Reproduce the entries beneath exactly, without their images.

▼

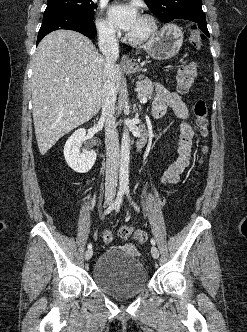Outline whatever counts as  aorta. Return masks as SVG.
Wrapping results in <instances>:
<instances>
[{
  "label": "aorta",
  "mask_w": 247,
  "mask_h": 332,
  "mask_svg": "<svg viewBox=\"0 0 247 332\" xmlns=\"http://www.w3.org/2000/svg\"><path fill=\"white\" fill-rule=\"evenodd\" d=\"M129 160H130V135L125 128L122 134L121 152H120V170L119 185L120 189L129 188Z\"/></svg>",
  "instance_id": "aorta-1"
}]
</instances>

▲

_YOUR SOLUTION_:
Outline whatever counts as  aorta. Return masks as SVG.
Wrapping results in <instances>:
<instances>
[{
  "label": "aorta",
  "mask_w": 247,
  "mask_h": 332,
  "mask_svg": "<svg viewBox=\"0 0 247 332\" xmlns=\"http://www.w3.org/2000/svg\"><path fill=\"white\" fill-rule=\"evenodd\" d=\"M129 160H130V135L125 128L122 134L121 152H120V170L119 185L120 189L129 188Z\"/></svg>",
  "instance_id": "aorta-1"
}]
</instances>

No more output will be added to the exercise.